Editors

Shai Secunda  Co-Editor

I occupy the Jacob Neusner chair at Bard College, where I am Associate Professor of Religion and teach widely in Jewish studies, about Zoroastrianism, and instruct students in method and theory. My research focuses on the the Babylonian Talmud and the ways in which it incorporates earlier rabbinic texts and echoes of its Sasanian context into a distinct textual archaeology. My interest in context has led me to Zoroastrian literature, where I work primarily on Middle Persian legal texts. It has also engendered an abiding curiosity in Syriac Christianity, Manichaeism, Mandaeism, and late antique Mesopotamian incantation texts – also known as the magic bowls (which lie on the table in front of me in my profile picture, taken a decade ago in Yale’s Babylonian collection). I am also interested in Gender, Orality, and the possibilities of merging capital T Theory with capital P Philology.

I first studied Talmud seriously in a certain black-hat yeshiva located in Baltimore, MD. I later moved to New York City and studied for a Doctorate at Yeshiva University under the direction of Yaakov Elman, z”l. During my second year at YU, I began commuting to Harvard in order to study with the Iranist, P. Oktor Skjaervo. After finishing my coursework at YU, I moved to Israel to study at the Hebrew University of Jerusalem. There, I wrote my dissertation on the development of the laws of menstruation in the Bavli and in corresponding Zoroastrian texts. In the fall of 2007, I returned to the US so I could take up a post-doc at Yale’s program in Judaic Studies. In 2009 I moved back to Israel so I could begin research as a Mandel fellowship at the Scholion Center for Interdisciplinary Jewish Research, and then a Buber fellowship. I have been at Bard since 2016.

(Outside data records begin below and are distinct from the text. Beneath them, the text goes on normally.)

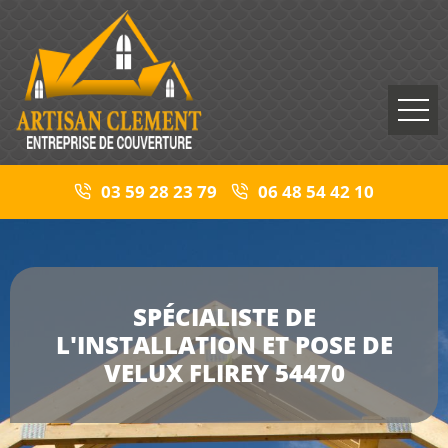
03 59 28 23 79
06 48 54 42 10
SPÉCIALISTE DE
L'INSTALLATION ET POSE DE
VELUX FLIREY 54470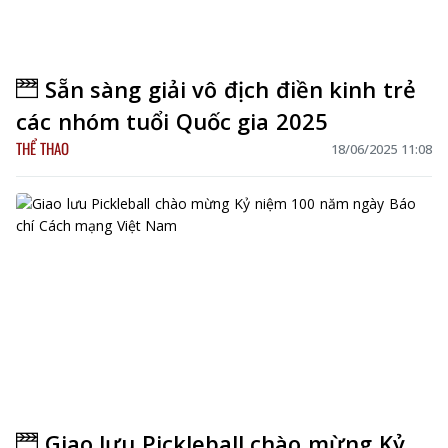
Sẵn sàng giải vô địch điền kinh trẻ
các nhóm tuổi Quốc gia 2025
THỂ THAO
18/06/2025 11:08
Giao lưu Pickleball chào mừng Kỷ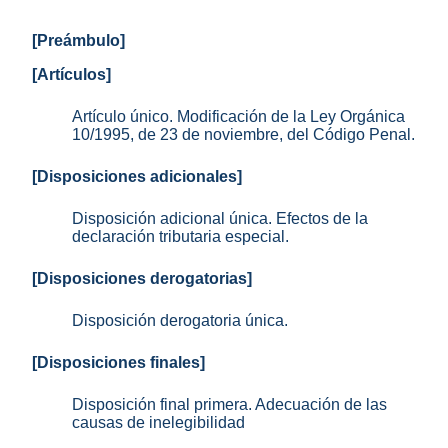
[Preámbulo]
[Artículos]
Artículo único. Modificación de la Ley Orgánica
10/1995, de 23 de noviembre, del Código Penal.
[Disposiciones adicionales]
Disposición adicional única. Efectos de la
declaración tributaria especial.
[Disposiciones derogatorias]
Disposición derogatoria única.
[Disposiciones finales]
Disposición final primera. Adecuación de las
causas de inelegibilidad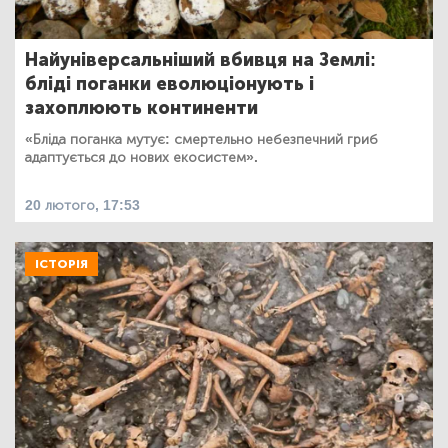
Найуніверсальніший вбивця на Землі:
бліді поганки еволюціонують і
захоплюють континенти
«Бліда поганка мутує: смертельно небезпечний гриб
адаптується до нових екосистем».
20 лютого, 17:53
ІСТОРІЯ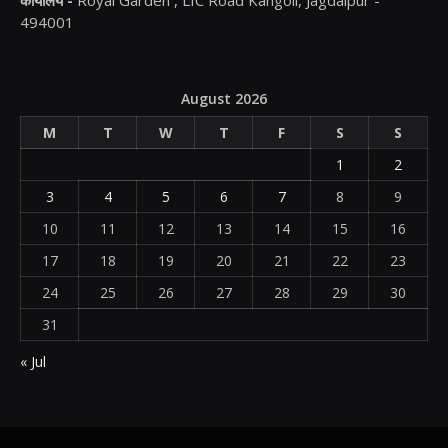
494001
August 2026
M
T
W
T
F
S
S
1
2
3
4
5
6
7
8
9
10
11
12
13
14
15
16
17
18
19
20
21
22
23
24
25
26
27
28
29
30
31
« Jul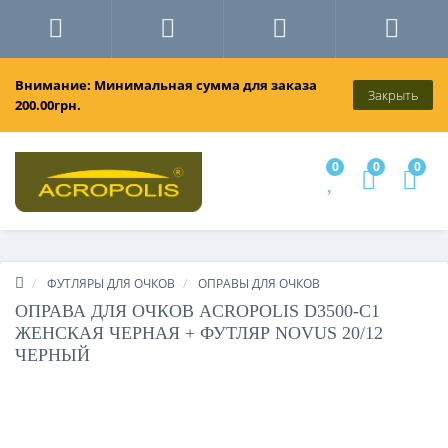
Внимание: Минимальная сумма для заказа
Закрыть
200.00грн.
0
0
0
ФУТЛЯРЫ ДЛЯ ОЧКОВ
ОПРАВЫ ДЛЯ ОЧКОВ
ОПРАВА ДЛЯ ОЧКОВ ACROPOLIS D3500-C1
ЖЕНСКАЯ ЧЕРНАЯ + ФУТЛЯР NOVUS 20/12
ЧЕРНЫЙ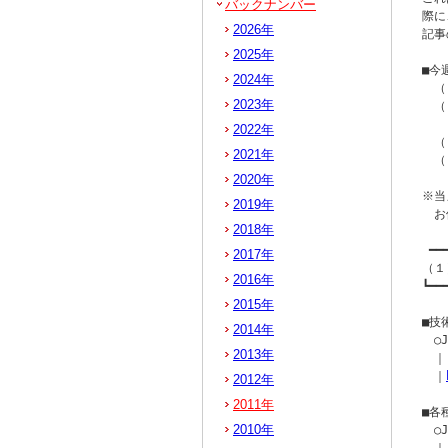
バックナンバー
際に
2026年
記事
2025年
■今
2024年
　（
2023年
　（
　　
2022年
　（
2021年
　（
2020年
※当
2019年
　お
2018年
 ━━
2017年
（１
2016年
┗━━
2015年
■技
2014年
　○
2013年
　｜[
　｜
2012年
2011年
■各
2010年
　○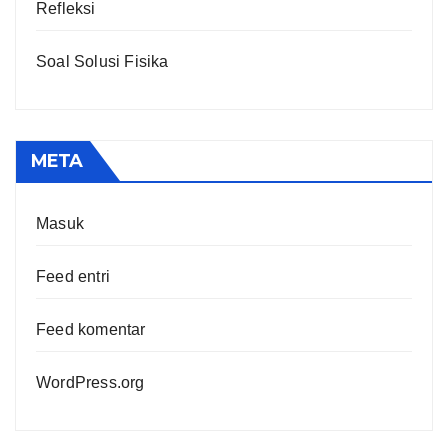
Refleksi
Soal Solusi Fisika
META
Masuk
Feed entri
Feed komentar
WordPress.org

In late 2013, I published The Iranian Talmud: Reading the Bavli in its Sasanian Context. My next book, tentatively entitled The Red Fence: Menstruation and Difference in the Talmud and its Sasanian Context, will hopefully be out in 2019.

Shai’s Posts

yitzshelfieYitz Landes  Co-Editor

I’m a PhD student in the Religion department at Princeton University. My research focuses on the transmission and reception of classical rabbinic literature in the early middle ages, unpacking the way in which the lives of rabbinic texts can shed light on the spread of rabbinic culture. I also have a strong interest in Jewish liturgy and ritual, topics I addressed in my first book, Studies in the Development of Birkat ha-Avodah (Jerusalem: The Mandel Institute for Jewish Studies, 2018 [Hebrew]). Prior to studying at Princeton, I received a BA in Talmud and Halakha and Religion and an MA in Talmud and Halakha from the Hebrew University of Jerusalem. At the Hebrew University, I was a fellow in the Jack, Joseph and Morton Mandel School for Advanced Studies in the Humanities and participated in the Program for the Study of Late Antiquity and Its Heritage.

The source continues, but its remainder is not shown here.